PropFly: Learning to Propagate via On-the-Fly Supervision from Pre-trained Video Diffusion Models

TL;DR

The PropFly is proposed, a training pipeline for Propagation-based video editing, relying on on-the-Fly supervision from pre-trained video diffusion models (VDMs) instead of requiring off-the-shelf or precomputed paired video editing datasets.

Abstract

Propagation-based video editing enables precise user control by propagating a single edited frame into following frames while maintaining the original context such as motion and structures. However, training such models requires large-scale, paired (source and edited) video datasets, which are costly and complex to acquire. Hence, we propose the PropFly, a training pipeline for Propagation-based video editing, relying on on-the-Fly supervision from pre-trained video diffusion models (VDMs) instead of requiring off-the-shelf or precomputed paired video editing datasets. Specifically, our PropFly leverages one-step clean latent estimations from intermediate noised latents with varying Classifier-Free Guidance (CFG) scales to synthesize diverse pairs of 'source' (low-CFG) and 'edited' (high-CFG) latents on-the-fly. The source latent serves as structural information of the video, while the edited latent provides the target transformation for learning propagation.
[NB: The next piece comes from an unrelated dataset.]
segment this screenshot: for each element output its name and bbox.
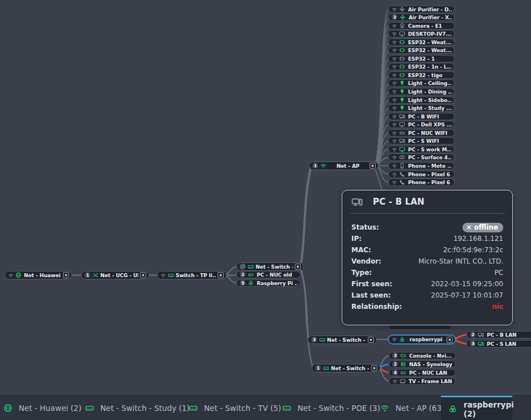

Our pipeline enables an additional adapter attached to the pre-trained VDM to learn to propagate edits via Guidance-Modulated Flow Matching (GMFM) loss, which guides the model to replicate the target transformation. Our on-the-fly supervision ensures the model to learn temporally consistent and dynamic transformations. Extensive experiments demonstrate that our PropFly significantly outperforms the state-of-the-art methods on various video editing tasks, producing high-quality editing results.

Figures (12)

• Figure 1: Qualitative comparison of our PropFly against text-guided (STDF yatim2024space_stdf, TokenFlow tokenflow2023) and propagation-based (AnyV2V ku2024anyv2v, Señorita-2M zi2025senorita) video editing methods. Our PropFly demonstrates robust performance across a wide range of edits, from local editing to complex transformations. Note that all propagation-based methods were conditioned on the same edited frames (in red boxes).
• Figure 2: An illustration of our on-the-fly data pair generation process based on one-step clean latent estimation. (a) Pre-trained VDM sampling process from intermediate noised latents $\mathbf{x}_t$ with an edited text prompt $\mathbf{c}_\text{aug}$, showing clean latent estimation after one-step sampling (Eq. \ref{['eq:onestep']}) and full sampling (an iterative ODE solve from $t$ to $0$). (b) Increasing the CFG scale ($\omega$) progressively strengthens the semantic edit (i.e., altering style, texture, and color). (c) Our method leverages this phenomenon efficiently: instead of performing computationally expensive full sampling, we utilize one-step clean latent predictions generated at a low CFG scale ($\omega_L$) and a high CFG scale ($\omega_H$). These on-the-fly predictions serve as the aligned source ($\hat{\mathbf{x}}_{0|t}^{\text{low}}$) and target ($\hat{\mathbf{x}}_{0|t}^{\text{high}}$) pair for training our PropFly.
• Figure 3: Overview of our PropFly training pipeline. (a) A pair of video $\mathbf{x}_0$ and text prompt $\mathbf{c}_\text{text}$ is sampled from the video dataset and an augmented text $\mathbf{c}_\text{aug}$ is synthesized, by appending random style prompt $\mathbf{c}_\text{style}$ to $\mathbf{c}_\text{text}$. (b) A frozen, pre-trained VDM $\theta$ synthesizes a data pair ($\hat{\mathbf{x}}_{0|t}^{\text{low}}, \hat{\mathbf{x}}_{0|t}^{\text{high}}$) on the fly from a single noised latent $\mathbf{x}_t$ using low and high CFG scales (guided by $\mathbf{c}_\text{aug}$). (c) A trainable adapter $\phi$ with the frozen VDM $\theta$ is then conditioned on the source video latent $\hat{\mathbf{x}}_{0|t}^{\text{low}}$ (for structure) and the edited first frame latent of $\hat{\mathbf{x}}_{0|t}^{\text{high}}$. The adapter is trained via GMFM loss to predict the VDM's text-guided, high-CFG velocity, effectively learning to edit the remaining video frames.
• Figure 4: Qualitative comparison against propagation-based baselines AnyV2V ku2024anyv2v and Señorita-2M zi2025senorita. Our PropFly successfully propagates diverse edits (including object, background, and style changes) while preserving the motion of the source videos. In contrast, the baseline methods often fail to propagate the edits accurately or introduce severe visual artifacts. Zoom in for better visualization.
• Figure 5: Visual results showing the effect of our key components. (a) Baseline trained with full sampling fails to align object motion, while the baseline trained with the conventional FM objective fails to propagate the edit. (b) Baselines trained without our RSPF or with the paired dataset lack generalization, failing to perform complex edits. In contrast, our PropFly achieves robust propagation performance and high-fidelity edits. Zoom-in for details.